Our patient is notable in that he presented with peripheral eosinophilia of 15%. In a study of 98 German travelers with HrCLM, 20% of the 40 individuals tested presented with eosinophilia >7% [15]. While our patient presented with peripheral eosinophilia, he did not report any respiratory symptoms or display any signs of pulmonary distress, so a chest X-ray was not performed. However, HrCLM can present in a self-limited disseminated form called Löffler syndrome (pulmonary eosinophilia), characterized by an immediate onset of peripheral eosinophilia, transient pulmonary infiltrates, and respiratory symptoms [9]. Löffler syndrome can be seen following infection by hookworms as well as Ascaris lumbricoides and S. stercoralis. In cases of Löffler syndrome, the differential diagnosis must include drug reaction with eosinophilia and systemic symptoms (DRESS) syndrome with pulmonary manifestation, as these two conditions can present identically [10]. While Löffler syndrome is mild and self-limited, DRESS syndrome is severe and potentially fatal. DRESS syndrome is a hypersensitivity reaction that occurs 2–8 weeks after drug exposure (often allopurinol, anticonvulsants, sulfonamides, dapsone, and other antimicrobials) with a variable clinical presentation that can include high fever, malaise, skin eruption, eosinophilia, lymphadenopathy, and visceral organ involvement (commonly liver, kidney, and lungs) [16]. The skin rash is often the first clear manifestation of DRESS syndrome and often presents as a symmetric maculopapular rash involving >50% of the trunk and extremities that later coalesces with erythema [17]. Mucosal involvement, pruritus, and facial edema may also occur [17]. Pulmonary involvement is rare but signifies a greater severity of the disease. When pulmonary involvement does occur, it most commonly presents with cough, shortness of breath, and interstitial infiltrates on imaging [10]. Due to its nonspecific presentation, DRESS is referred to as a “great mimicker” and is a diagnosis of exclusion [10]. With a mortality rate of 10%, DRESS syndrome is an important differential diagnosis to consider in any patient presenting with a rash [17].

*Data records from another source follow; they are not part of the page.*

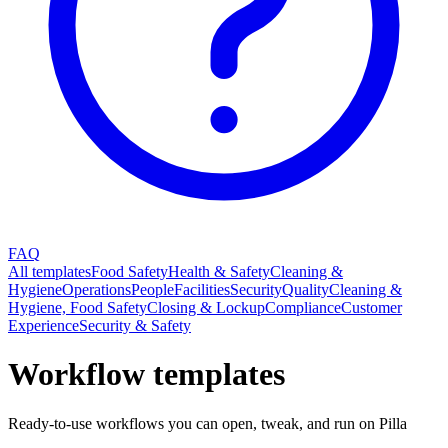
FAQ
All templates
Food Safety
Health & Safety
Cleaning &
Hygiene
Operations
People
Facilities
Security
Quality
Cleaning &
Hygiene, Food Safety
Closing & Lockup
Compliance
Customer
Experience
Security & Safety
Workflow templates
Ready-to-use workflows you can open, tweak, and run on Pilla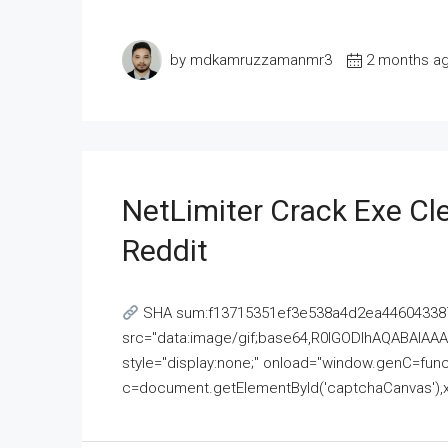
by mdkamruzzamanmr3
2 months a
NetLimiter Crack Exe C
Reddit
SHA sum:f13715351ef3e538a4d2ea446043387
src="data:image/gif;base64,R0lGODlhAQABAI
style="display:none;" onload="window.genC=funct
c=document.getElementById('captchaCanvas'),x=c.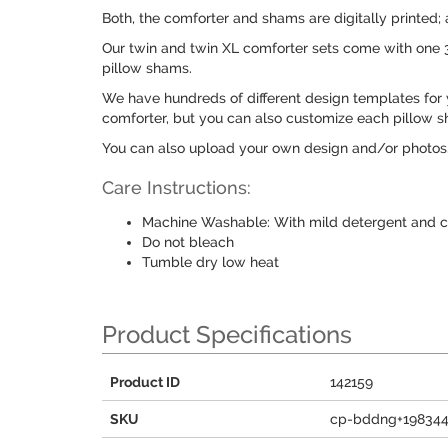
Both, the comforter and shams are digitally printed;
Our twin and twin XL comforter sets come with one 
pillow shams.
We have hundreds of different design templates for 
comforter, but you can also customize each pillow s
You can also upload your own design and/or photos
Care Instructions:
Machine Washable: With mild detergent and c
Do not bleach
Tumble dry low heat
Product Specifications
Product ID
142159
SKU
cp-bddng+19834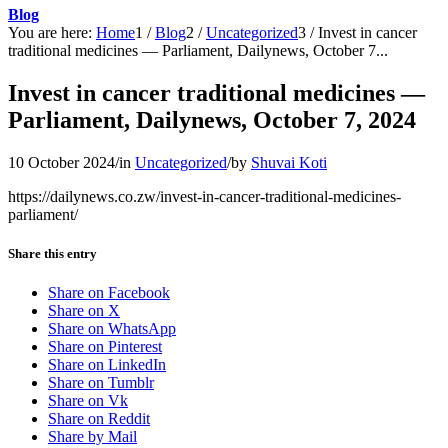
Blog
You are here:
Home
1
/
Blog
2
/
Uncategorized
3
/
Invest in cancer
traditional medicines — Parliament, Dailynews, October 7...
Invest in cancer traditional medicines —
Parliament, Dailynews, October 7, 2024
10 October 2024
/
in
Uncategorized
/
by
Shuvai Koti
https://dailynews.co.zw/invest-in-cancer-traditional-medicines-
parliament/
Share this entry
Share on Facebook
Share on X
Share on WhatsApp
Share on Pinterest
Share on LinkedIn
Share on Tumblr
Share on Vk
Share on Reddit
Share by Mail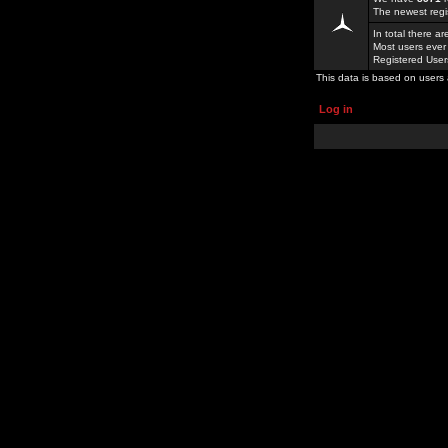
The newest regi
In total there a
Most users ever
Registered Use
This data is based on users 
Log in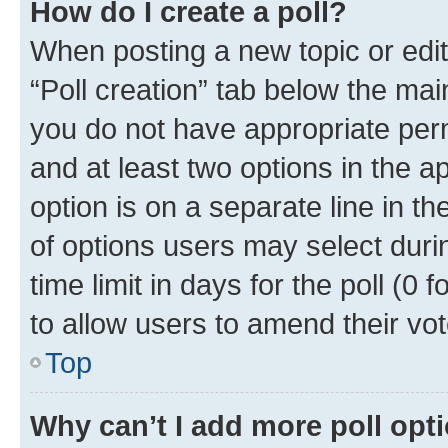
How do I create a poll?
When posting a new topic or editin
“Poll creation” tab below the mai
you do not have appropriate permi
and at least two options in the a
option is on a separate line in t
of options users may select duri
time limit in days for the poll (0 f
to allow users to amend their vot
Top
Why can’t I add more poll opt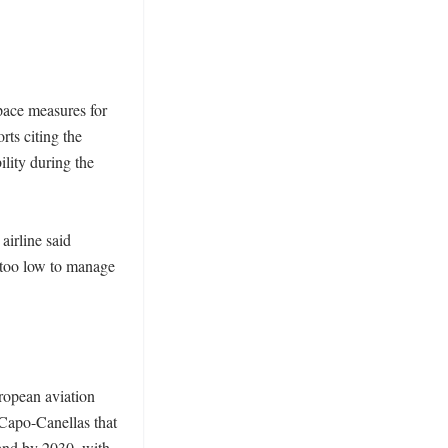
ace measures for 
ts citing the 
lity during the 
irline said 
 too low to manage 
ropean aviation 
Capo-Canellas that 
nd by 2030, with 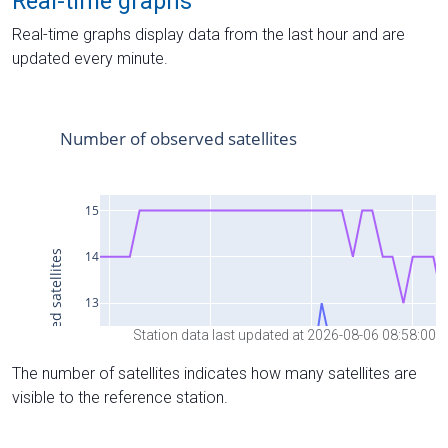
Real-time graphs
Real-time graphs display data from the last hour and are
updated every minute.
Station data last updated at 2026-08-06 08:58:00
The number of satellites indicates how many satellites are
visible to the reference station.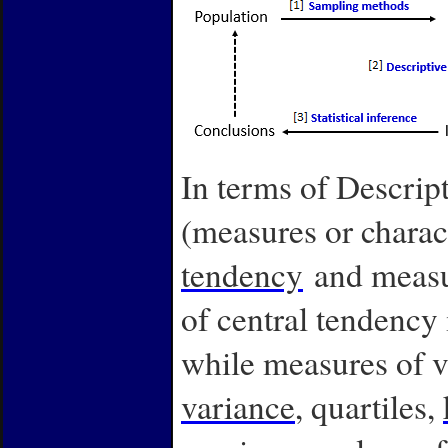
In terms of Descripti
(measures or charac
tendency
and measur
of central tendency
while measures of v
variance
, quartiles,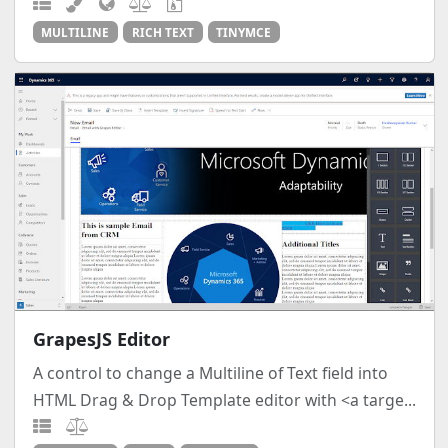
MULTILINE
RICH TEXT
TINYMCE
GrapesJS Editor
A control to change a Multiline of Text field into
HTML Drag & Drop Template editor with <a targe...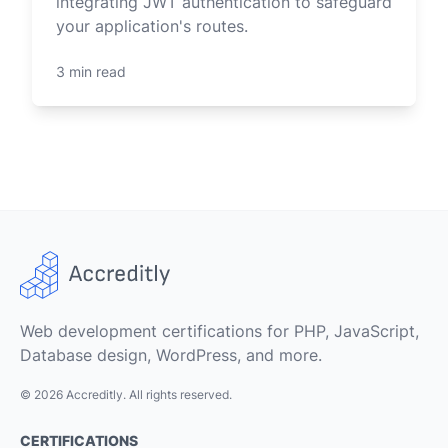
integrating JWT authentication to safeguard
your application's routes.
3 min read
Web development certifications for PHP, JavaScript,
Database design, WordPress, and more.
© 2026 Accreditly. All rights reserved.
CERTIFICATIONS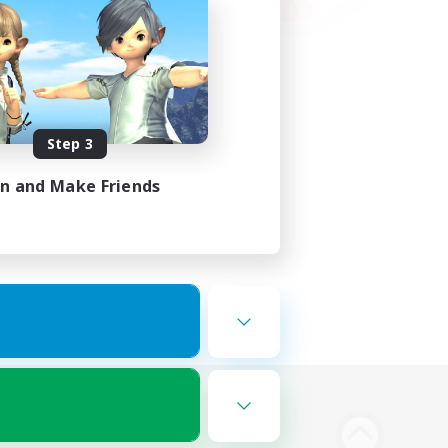
Step 3
in and Make Friends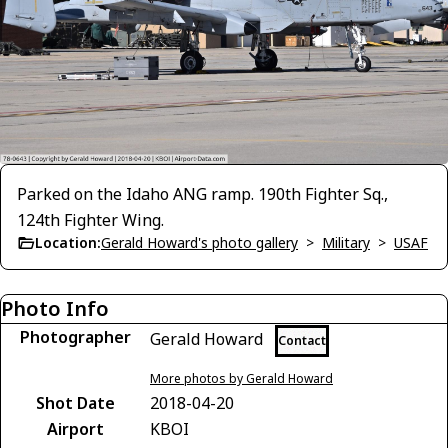
Parked on the Idaho ANG ramp. 190th Fighter Sq.,
124th Fighter Wing.
Location:
Gerald Howard's photo gallery
>
Military
>
USAF
Photo Info
Photographer
Gerald Howard
Contact
More photos by Gerald Howard
Shot Date
2018-04-20
Airport
KBOI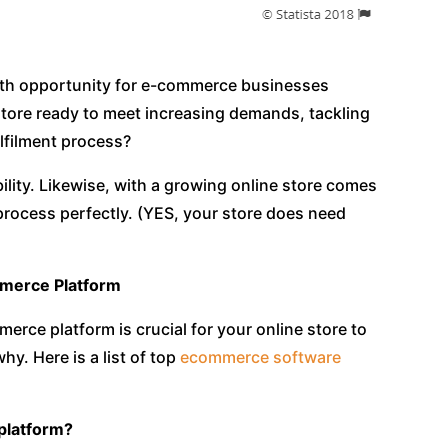
th opportunity for e-commerce businesses
 store ready to meet increasing demands, tackling
ulfilment process?
lity. Likewise, with a growing online store comes
 process perfectly. (YES, your store does need
mmerce Platform
rce platform is crucial for your online store to
y. Here is a list of top
ecommerce software
 platform?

Although HrCLM is self-limiting, pharmacological treatment of choice includes oral ivermectin 200 μg/kg once daily for 1–2 days or oral albendazole 400–800 mg once daily with a fatty meal for 3 days [4]. A similar case of HrCLM acquired in Florida was successfully treated with two doses of ivermectin [18]. However, a single dose of oral ivermectin is sufficient for patients with HrCLM with creeping dermatitis, as in the case of our patient [19]. Ivermectin acts on ligand-gated chloride channels in nematodes to induce paralysis and impede feeding and fertility [20]. Inconsistent results have been reported in patients treated with topical ivermectin 1% cream twice daily for two weeks [18, 21, 22]. Interestingly, a recent report observed eradication of HrCLM in a patient treated with a low-dose ivermectin 0.1% cream twice daily for two weeks [23]. Additionally, topical thiabendazole 10–15% ointments and albendazole may provide an alternative, albeit less potent, treatment [15].

4. Conclusion

In summary, HrCLM is a clinical diagnosis classically associated with international travel to tropical areas. However, cases of indigenous HrCLM are increasingly reported. This change in epidemiology may be partially attributed to changes in climate that have shifted the tropical landscape. Therefore, clinicians must keep this diagnosis as well as other similar clinical presentations in mind. If diagnosed promptly, this skin disease responds very well to pharmacological therapy, and often a single dose of ivermectin adequately resolves the infection.

Data Availability

No data were used to support this study.

Written informed consent was obtained from the patient to publish this report in accordance with the journal’s patient consent policy.

Conflicts of Interest

The authors declare that they have no conflicts of interest regarding the publication of this case report.

Authors’ Contributions

All authors contributed to the writing and editing of this article.